What to produce: Below are some entries; report how many of their lines contain the word "other", giving nothing besides the number.

(Saved entries)
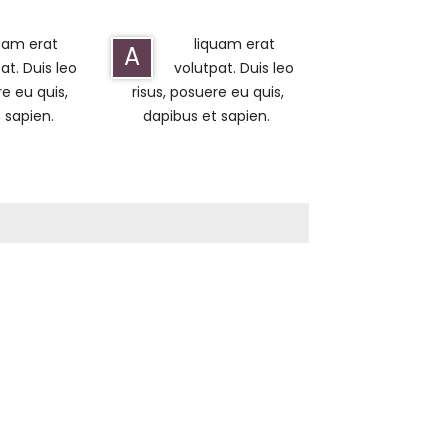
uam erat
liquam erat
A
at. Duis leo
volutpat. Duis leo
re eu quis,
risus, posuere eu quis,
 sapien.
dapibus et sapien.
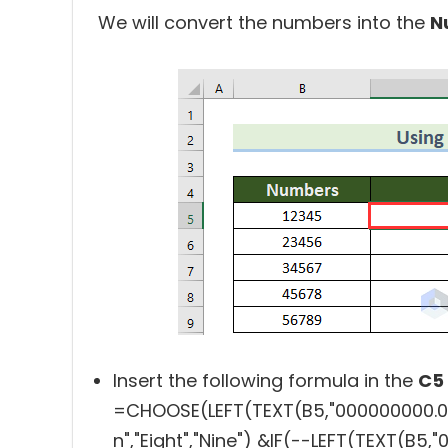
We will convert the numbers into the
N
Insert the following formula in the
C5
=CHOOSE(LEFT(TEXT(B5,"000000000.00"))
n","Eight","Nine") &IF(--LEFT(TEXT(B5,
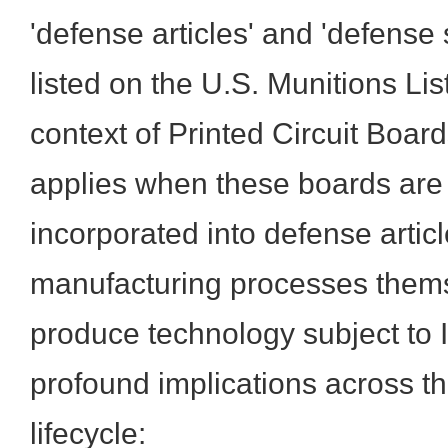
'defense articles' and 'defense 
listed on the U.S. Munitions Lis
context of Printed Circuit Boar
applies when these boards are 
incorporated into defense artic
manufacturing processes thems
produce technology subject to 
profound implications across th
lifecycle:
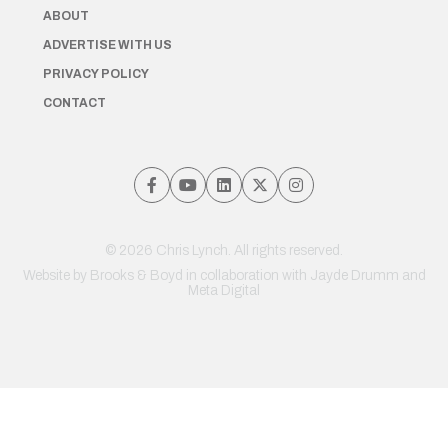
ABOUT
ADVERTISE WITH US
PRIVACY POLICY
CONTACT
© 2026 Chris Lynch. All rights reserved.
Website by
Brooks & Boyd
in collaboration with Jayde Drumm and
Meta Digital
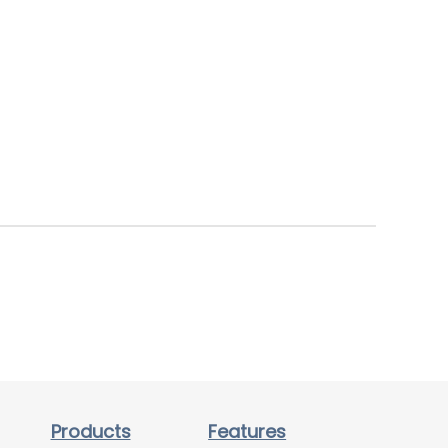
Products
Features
---
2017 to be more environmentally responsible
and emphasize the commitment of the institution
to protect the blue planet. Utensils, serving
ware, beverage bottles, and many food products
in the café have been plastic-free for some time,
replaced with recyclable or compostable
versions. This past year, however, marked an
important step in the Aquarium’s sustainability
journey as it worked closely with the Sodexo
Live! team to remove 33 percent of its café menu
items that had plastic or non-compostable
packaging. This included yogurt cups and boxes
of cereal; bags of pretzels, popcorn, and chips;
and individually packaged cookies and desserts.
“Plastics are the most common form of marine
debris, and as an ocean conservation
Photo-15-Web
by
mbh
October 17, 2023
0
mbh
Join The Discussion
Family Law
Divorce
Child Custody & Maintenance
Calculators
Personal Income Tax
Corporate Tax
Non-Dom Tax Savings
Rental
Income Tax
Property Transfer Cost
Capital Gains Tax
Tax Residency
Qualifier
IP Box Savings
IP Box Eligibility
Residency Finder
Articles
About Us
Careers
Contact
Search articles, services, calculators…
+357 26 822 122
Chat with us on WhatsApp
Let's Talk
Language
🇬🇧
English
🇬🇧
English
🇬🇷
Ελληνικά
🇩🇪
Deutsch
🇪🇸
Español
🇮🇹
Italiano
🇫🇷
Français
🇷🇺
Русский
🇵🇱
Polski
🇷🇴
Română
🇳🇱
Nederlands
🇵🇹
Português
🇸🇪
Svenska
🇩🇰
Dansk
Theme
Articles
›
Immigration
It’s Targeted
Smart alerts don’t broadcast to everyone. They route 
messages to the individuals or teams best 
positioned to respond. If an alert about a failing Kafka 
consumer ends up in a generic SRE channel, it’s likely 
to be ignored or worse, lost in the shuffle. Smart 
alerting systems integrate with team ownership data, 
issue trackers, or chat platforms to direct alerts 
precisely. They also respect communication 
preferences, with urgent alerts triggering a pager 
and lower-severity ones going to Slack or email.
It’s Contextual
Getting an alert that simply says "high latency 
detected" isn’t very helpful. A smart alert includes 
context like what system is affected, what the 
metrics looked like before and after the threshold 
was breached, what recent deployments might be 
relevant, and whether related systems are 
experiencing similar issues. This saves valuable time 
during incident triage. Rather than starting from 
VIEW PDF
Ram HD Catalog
* * *
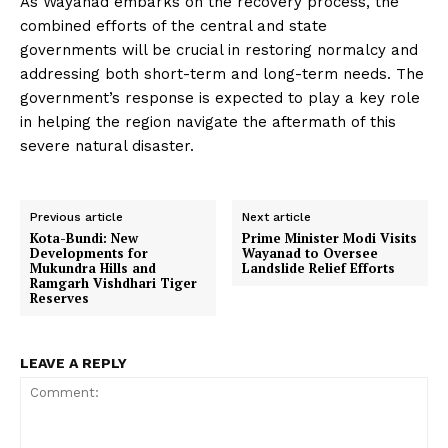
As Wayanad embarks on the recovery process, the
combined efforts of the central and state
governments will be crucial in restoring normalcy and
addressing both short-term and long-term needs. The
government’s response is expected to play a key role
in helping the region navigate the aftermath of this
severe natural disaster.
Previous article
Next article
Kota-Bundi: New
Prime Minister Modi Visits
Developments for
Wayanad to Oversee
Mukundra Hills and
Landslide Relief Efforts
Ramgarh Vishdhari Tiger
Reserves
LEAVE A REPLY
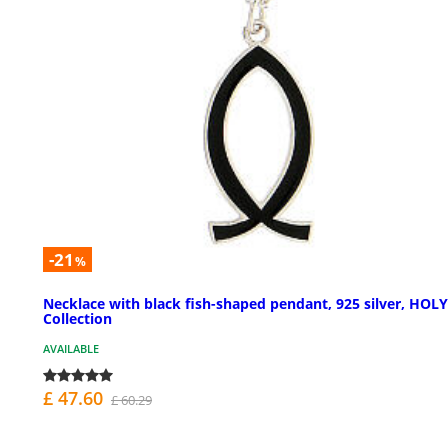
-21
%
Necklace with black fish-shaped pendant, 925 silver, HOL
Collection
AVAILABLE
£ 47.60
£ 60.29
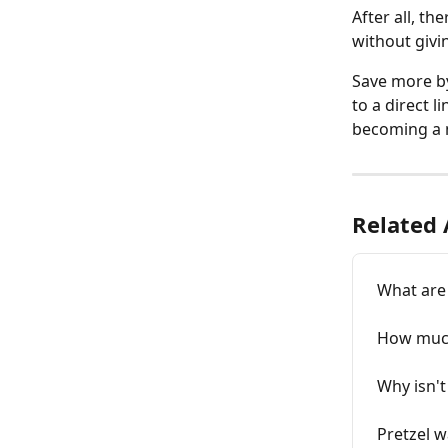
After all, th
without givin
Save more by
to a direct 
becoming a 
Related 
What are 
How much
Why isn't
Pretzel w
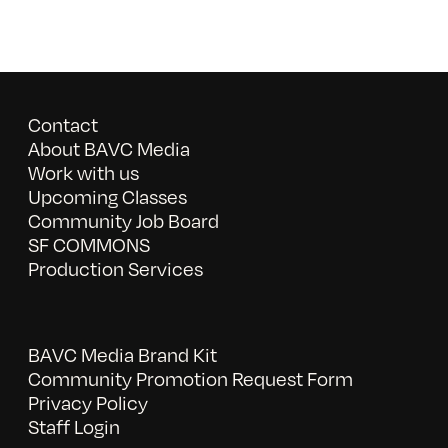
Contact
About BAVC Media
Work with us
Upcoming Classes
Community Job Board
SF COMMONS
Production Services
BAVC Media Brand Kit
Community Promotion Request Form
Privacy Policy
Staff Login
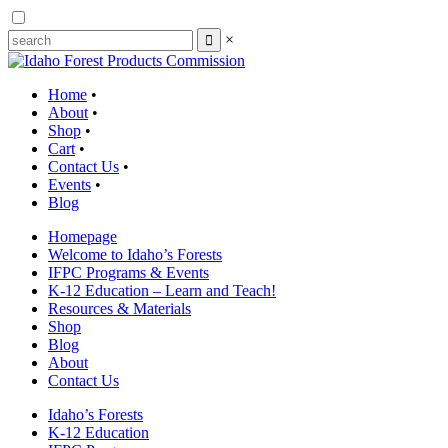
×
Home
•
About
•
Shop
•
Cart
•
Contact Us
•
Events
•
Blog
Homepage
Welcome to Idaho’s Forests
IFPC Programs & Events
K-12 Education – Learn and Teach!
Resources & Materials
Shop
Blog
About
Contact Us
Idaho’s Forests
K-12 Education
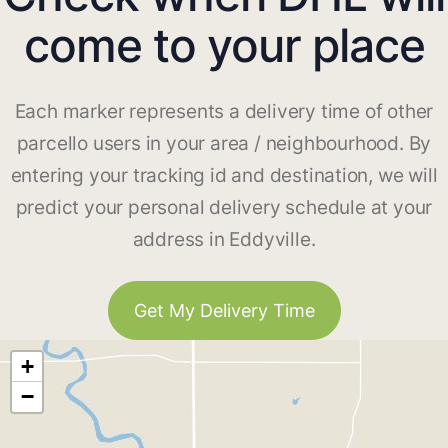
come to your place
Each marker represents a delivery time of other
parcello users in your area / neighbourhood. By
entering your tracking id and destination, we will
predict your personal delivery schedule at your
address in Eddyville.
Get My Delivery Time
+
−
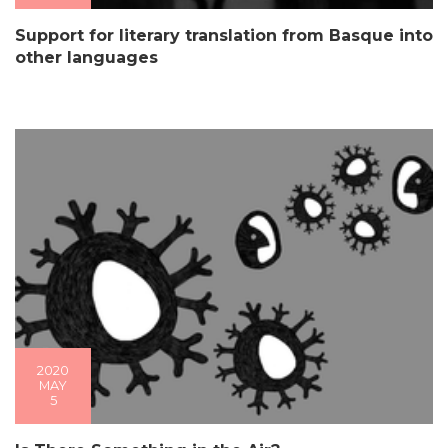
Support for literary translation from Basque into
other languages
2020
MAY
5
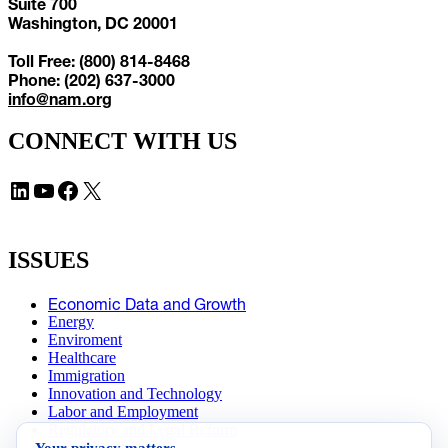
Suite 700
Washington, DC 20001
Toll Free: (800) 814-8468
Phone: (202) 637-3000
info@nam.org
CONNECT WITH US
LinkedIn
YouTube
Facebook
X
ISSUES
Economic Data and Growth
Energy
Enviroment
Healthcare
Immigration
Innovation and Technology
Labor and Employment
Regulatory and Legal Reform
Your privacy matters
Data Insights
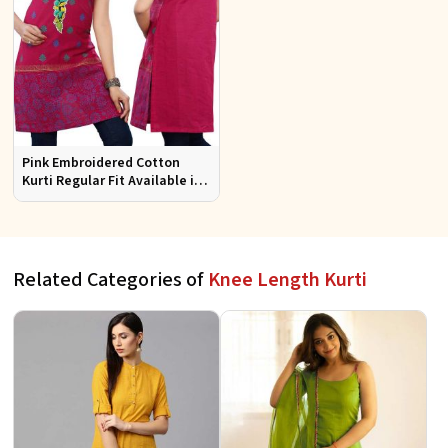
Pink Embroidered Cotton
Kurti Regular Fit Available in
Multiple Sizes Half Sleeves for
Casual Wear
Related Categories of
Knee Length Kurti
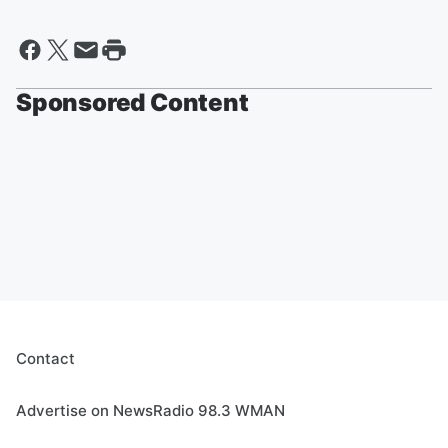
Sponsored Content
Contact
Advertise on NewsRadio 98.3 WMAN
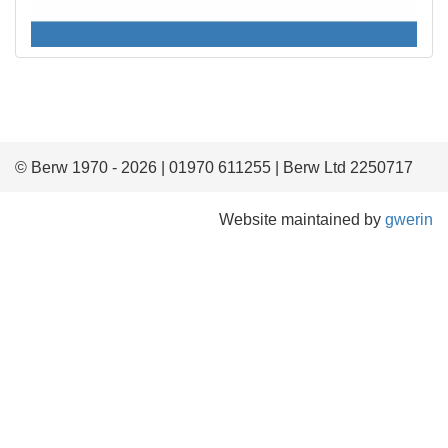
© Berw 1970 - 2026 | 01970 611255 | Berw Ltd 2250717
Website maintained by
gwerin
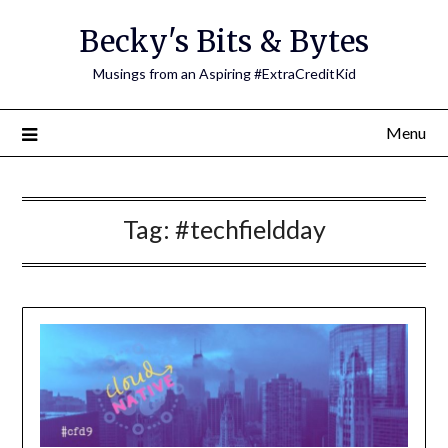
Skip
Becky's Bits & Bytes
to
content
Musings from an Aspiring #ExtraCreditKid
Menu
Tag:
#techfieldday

Written answer: 2